WEB DESK: The government is often tempted to favour a particular group of producers for a variety of reasons and recover the cost of such a favour by burdening some other sector.

According to a notification issued on 29th April, 2016 by Oil and Gas Regulatory Authority (Ogra), natural gas rates for fertiliser plants have been reduced and increased simultaneously for all power plants with backdated recovery.

As per the notification, a cut of Rs 76.59 per million British thermal unit (mmbtu) was made in gas rates for fertiliser plants and an increase of Rs 13 per mmbtu for power plants was to come into force retrospectively w.e.f 1st April, 2016. The new gas tariff for the power sector was set at Rs 613 per mmbtu while the feedstock rate for the fertiliser sector was fixed at Rs 123.41 per unit.

Ogra officials said that new tariff for domestic and commercial consumers would be increased from 1st July, 2016 under a commitment with the IMF to revive biannual price adjustment mechanism from the same month. The new price of gas would apply to Dawood, Pak-Arab, Pak-China and Hazara phosphate fertiliser plants on SNGPL network and Fauji Fertiliser Bin Qasim Ltd and Engro Fertiliser Company on the SSGCL system. However, gas prices for the fertiliser sector being used as fuel to generate electricity will remain unchanged at Rs 600 per mmbtu.

As has become the norm in the present set-up, the decision to reduce gas rates of fertiliser feedstock (basic raw material for fertilisers) was taken at a recent meeting presided over by Finance Minister Ishaq Dar who was reported to have asserted that the government is committed to developing the agriculture sector and protecting farmers’ interest. It was also assured that the government would reduce the cost of other agricultural inputs to increase yield and productivity in the sector.

While the government wanted to benefit the farming community, it was obviously aware of the need to protect the revenue stream of the gas companies which was sought to be maintained by shifting the burden of farmers to common electricity consumers. Overall, therefore, an increase in generation cost for gas-based power plants due to higher input price would be recovered from ordinary consumers on account of monthly fuel-adjustment cost.

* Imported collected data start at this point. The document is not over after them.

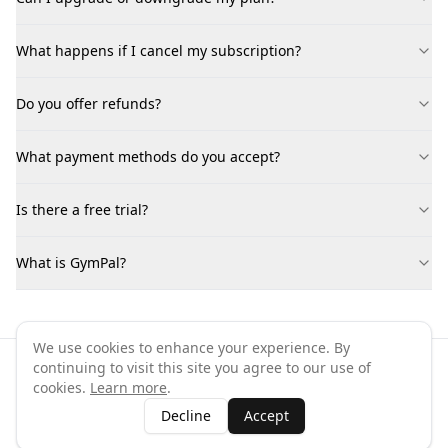
What happens if I cancel my subscription?
Do you offer refunds?
What payment methods do you accept?
Is there a free trial?
What is GymPal?
We use cookies to enhance your experience. By
continuing to visit this site you agree to our use of
©
2026
GymPal
. All rights reserved.
cookies.
Learn more
.
Terms
Privacy
FAQ
Contact
About
Why List Your Business
Decline
Accept
Claim Your Business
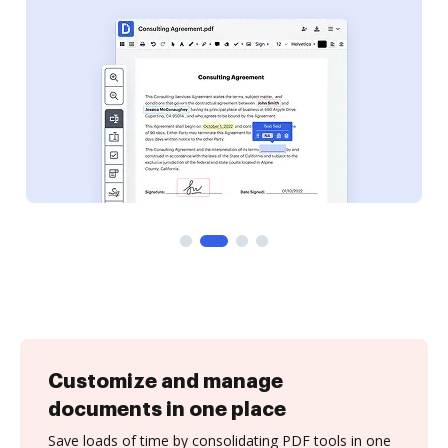
Customize and manage
documents in one place
Save loads of time by consolidating PDF tools in one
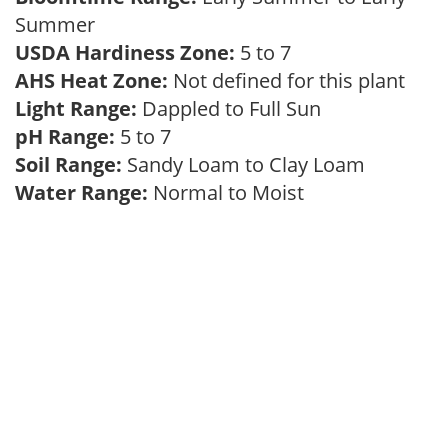
Summer
USDA Hardiness Zone:
5 to 7
AHS Heat Zone:
Not defined for this plant
Light Range:
Dappled to Full Sun
pH Range:
5 to 7
Soil Range:
Sandy Loam to Clay Loam
Water Range:
Normal to Moist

However, while the decision of the government would appear to a routine matter, it smacks of discrimination due to differentiation in prices for the same product for various sectors and could lead to misallocation of resources due to the likelihood of greater flow of investment resources to the fertiliser sector at the cost of power sector. In our view, if at all the government wanted to favour the agriculture sector, the subsidy of such a policy should have been provided from the budget and on a selective basis.

For instance, while the subsistence farmers need to be protected from excessive downward trend in prices of agricultural products, there was no reason to shelter the big landlords who have luxurious lifestyles and do not pay taxes. Also, it needs to be recalled that farmers have already been favoured by a historic Kissan package of Rs 342 billion announced by the Prime Minister.

Besides, government policies should never be guided by vested interests but only decided by economic criteria and justification. The meeting in which the new gas prices were decided was attended by a delegation of the fertiliser industry led by the Fauji Fertiliser. Power consumers were not represented at the meeting which reflects the tendency of the government to bow to the demands of powerful groups. Unfortunately, such a tendency is not peculiar to the present government but has been prevalent all along.